Intel® Distribution of OpenVINO™ Toolkit
Community assistance about the Intel® Distribution of OpenVINO™ toolkit, OpenCV, and all aspects of computer vision-related on Intel® platforms.
6574 Discussions

Runtime error after exporting Whisper large-v3 and inconsistent Chinese output

chiao
Beginner
846 Views

Hi Intel team,

Our customer is working with Whisper large-v3 models for speech recognition. They tried exporting the original Hugging Face model using the following command:
optimum-cli export openvino --model openai/whisper-large-v3 --task automatic-speech-recognition openvino/whisper-large-v3-ov

The export process completed successfully, but during runtime they encountered the following error:

RuntimeError: Exception from src/inference/src/cpp/infer_request.cpp:188:
Check '::getPort(port, name, {_impl->get_inputs(), _impl->get_outputs()})' failed at src/inference/src/cpp/infer_request.cpp:190:
Port for tensor name cache_position was not found.

 

In addition, the customer also tested the pre-converted model provided on Hugging Face:
OpenVINO/whisper-large-v3-fp16-ov

It can output Chinese successfully in some cases, but they frequently observe that when the input is in Chinese, Spanish, or Japanese, the transcription output is in English instead of the original language (though the meaning is still correct).

We would like to ask:

1.How can we resolve the cache_position runtime error when exporting openai/whisper-large-v3 with Optimum-Intel?

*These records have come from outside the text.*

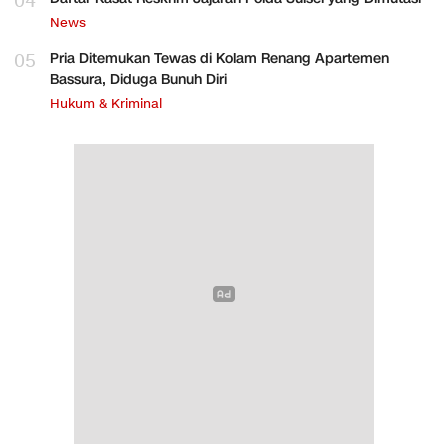
04
News
05
Pria Ditemukan Tewas di Kolam Renang Apartemen
Bassura, Diduga Bunuh Diri
Hukum & Kriminal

2.Are there recommended workarounds or fixes to ensure proper multilingual support (Chinese, Japanese, Spanish, etc.)?

3.Could you recommend other Whisper or ASR models that can reliably support Chinese transcription?

Thank you for your support.

 

 

 

0 Kudos
1 Reply
Peh_Intel
Moderator
346 Views

Hi chiao,

 

1)     Export the openai/whisper-large-v3 into IR without specifying the task. This generated IR can be run successfully.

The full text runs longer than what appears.